Fans submit to the cold probing hands of these quacks in white coats because it feeds their vanity and self-aggrandisement. It makes them feel wanted and important, rather than the walking cash cow they really are.

Frankly, I preferred being treated like cattle. At least it was honest.

What's the good word, again?

The furious post-match row between Arsenal’s Emmanuel Frimpong and Manchester City’s Samir Nasri last week will have divided the football family.

Traditionalists will be disgusted at yet another display of the rampant aggression which casts a shadow over the beautiful game, particularly when players who have moved from the Gunners to City are involved. Remember Emmanuel Adebayor’s pitch-long sprint and slide goading of his former fans?

Tribalists, on the other hand, probably savoured the scrap. Let’s face it, Carling Cup matches can be stodgy fare, so you take whatever added spice is offered.
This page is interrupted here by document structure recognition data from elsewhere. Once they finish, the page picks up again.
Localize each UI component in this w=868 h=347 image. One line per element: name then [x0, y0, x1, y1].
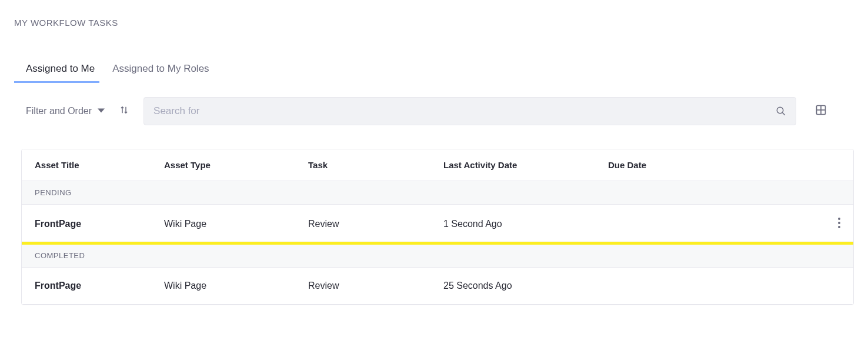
cell-last-activity: 25 Seconds Ago: [443, 281, 608, 291]
svg-point-5: [838, 218, 840, 220]
tabs: Assigned to Me Assigned to My Roles: [14, 63, 854, 83]
cards-view-icon: [815, 104, 827, 118]
cell-task: Review: [308, 219, 443, 229]
svg-point-7: [838, 226, 840, 228]
sort-arrows-icon: [119, 105, 129, 118]
row-actions-button[interactable]: [838, 218, 840, 231]
group-pending: PENDING: [22, 181, 853, 205]
cell-task: Review: [308, 281, 443, 291]
cell-last-activity: 1 Second Ago: [443, 219, 608, 229]
svg-point-0: [777, 107, 783, 114]
svg-point-6: [838, 222, 840, 224]
search-input[interactable]: [153, 105, 776, 117]
cell-asset-title: FrontPage: [35, 281, 164, 291]
view-grid-button[interactable]: [815, 104, 827, 118]
filter-order-dropdown[interactable]: Filter and Order: [26, 106, 105, 116]
cell-asset-title: FrontPage: [35, 219, 164, 229]
col-last-activity[interactable]: Last Activity Date: [443, 160, 608, 170]
col-asset-title[interactable]: Asset Title: [35, 160, 164, 170]
col-asset-type[interactable]: Asset Type: [164, 160, 308, 170]
cell-asset-type: Wiki Page: [164, 219, 308, 229]
toolbar: Filter and Order: [14, 97, 854, 125]
tab-assigned-to-roles[interactable]: Assigned to My Roles: [112, 63, 209, 83]
task-table: Asset Title Asset Type Task Last Activit…: [21, 149, 854, 305]
caret-down-icon: [98, 106, 105, 116]
search-icon[interactable]: [776, 106, 786, 116]
group-completed: COMPLETED: [22, 244, 853, 268]
table-row[interactable]: FrontPage Wiki Page Review 25 Seconds Ag…: [22, 268, 853, 305]
cell-asset-type: Wiki Page: [164, 281, 308, 291]
sort-toggle-button[interactable]: [119, 105, 129, 118]
search-box: [143, 97, 796, 125]
kebab-icon: [838, 218, 840, 231]
table-row[interactable]: FrontPage Wiki Page Review 1 Second Ago: [22, 205, 853, 244]
table-header: Asset Title Asset Type Task Last Activit…: [22, 149, 853, 181]
page-title: MY WORKFLOW TASKS: [14, 18, 854, 28]
tab-assigned-to-me[interactable]: Assigned to Me: [26, 63, 95, 83]
col-task[interactable]: Task: [308, 160, 443, 170]
col-due-date[interactable]: Due Date: [608, 160, 773, 170]
filter-order-label: Filter and Order: [26, 106, 92, 116]
svg-line-1: [782, 112, 785, 115]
Their only disappointment will be the failure of television cameras to follow the action into the tunnel, where it was alleged punches were thrown – although club officials insisted there was only the violent posturing known as “handbags”.

Both groups, however, will have been united by at least one common reaction: “What the dickens is Dench?”

The mystery word was emblazoned across Frimpong’s vest in the sort of bold capital font usually reserved for advertising golf sales.

I initially assumed it was a tribute to Dame Judi Dench, the esteemed actress. But it wasn’t.

So was it a typing error? Knowing how thirsty he gets after a match, and not wishing to expend valuable energy asking for a drink, perhaps it was meant to say “Drench”?

Or was it supposed to say “Bench”? Certainly, you would not put it past the good folk at Nike to develop a substitute’s singlet, ergonomically designed to maximise the body’s performance while it sits around waiting to play. That might have explained why the bench warming Nasri was so peeved.

But no. It turns out that Dench is a clothing range launched by Frimpong in partnership with the rapper, Lethal Bizzle. Which makes you wonder if the fight was genuine or simply a ruse to attract the cameras and enjoy a free plug for his business.

In which case, you might say that Dench manufactures both clothing and handbags.